MEDEA

MEDEA
recueil de la mer noire
Photos : Stephan Crasneanscki ; Texte : Arthur Larrue ; Pièce sonore : Soundwalk Collective (Stephan Crasneanscki, Dug Winningham, Simone Merli, Kamran Sadeghi, Jake Harper)

MEDEA est un nom.
Entendu, il vient de là-bas, mais la mémoire n’est pas le souvenir.
Le nom est un mythe. Qui chante les morts chante les vivants.
Ainsi le mythe donne des signes.
Il se construit en plusieurs temps, et à toutes les personnes.

Cela aurait pu commencer ainsi.

Des marins soucieux des périls se raconteraient des histoires.
Des histoires de rêves aux noms comme des charmes.
Et, pétrifiés, regarderaient Médée, fille des pays barbares.
Pays dont on ne sait. Qu’objets de toujours de conquêtes coloniales.
Médée, la figure de l’ insaisissable. L’étrangère. Inquiétante.
Ils n’étaient pas des marins, mais des cueilleurs de sons, de voix, de mots.

Et Médée, pieds nus, portait une robe à pois, sur un vélo rouge.
Et elle lisait L’Adieu aux armes d’Hemingway (...)
à plus de quatre heures du matin, elle avait donc le sens de la mise en scène !

C’est dire si elle savait ce que c’est que traduire.

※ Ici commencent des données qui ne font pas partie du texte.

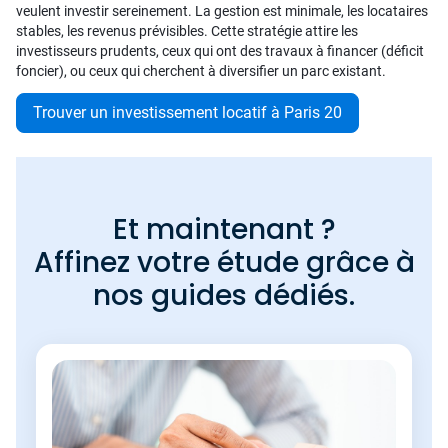
veulent investir sereinement. La gestion est minimale, les locataires
stables, les revenus prévisibles. Cette stratégie attire les
investisseurs prudents, ceux qui ont des travaux à financer (déficit
foncier), ou ceux qui cherchent à diversifier un parc existant.
Trouver un investissement locatif à Paris 20
Et maintenant ?
Affinez votre étude grâce à
nos guides dédiés.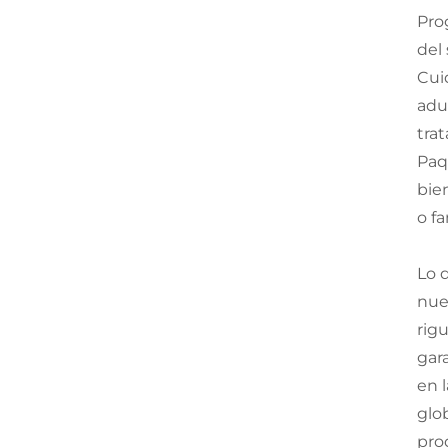
Pro
del
Cui
adu
tra
Paq
bie
o fa
Lo 
nue
rig
gar
en 
glo
pro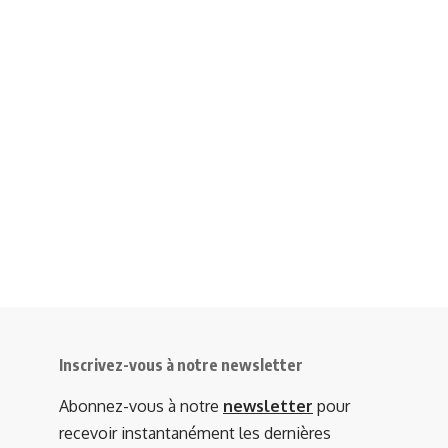
Inscrivez-vous à notre newsletter
Abonnez-vous à notre
newsletter
pour
recevoir instantanément les dernières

La Mer Noire est un arsenal de noms.
Dans l’Antiquité, pour les Grecs, elle était scythique.
Les Scythes lui donnaient un nom propitiatoire.
Les Romains la voyaient aveugle.
Les Arabes la nommèrent de la couleur cardinale du nord.
En géorgien elle est shavi zRva. C’est dire si sa couleur est déjà un voyage.

Cela aurait pu être le journal d’une mer aux noms indécidables.
Ainsi naissent les fictions.
La Mer Noire n’appartient à personne, elle offre tous les possibles.
S’y abouchent Turquie, Géorgie, Russie, Crimée, Ukraine, Roumanie, Bulgarie.
Ses côtes ont fait les délices de la nomenklatura soviétique.
Mais voyager ne forme pas toujours.
Encore faut-il ouvrir l’œil, l’oreille. D’attention.
Et la Géorgie ne s’appelle pas Géorgie, mais Sakartvelo, et ainsi de suite.
Les noms sont des histoires.
Qui font des tours et puis reviennent, ne disent pas tout.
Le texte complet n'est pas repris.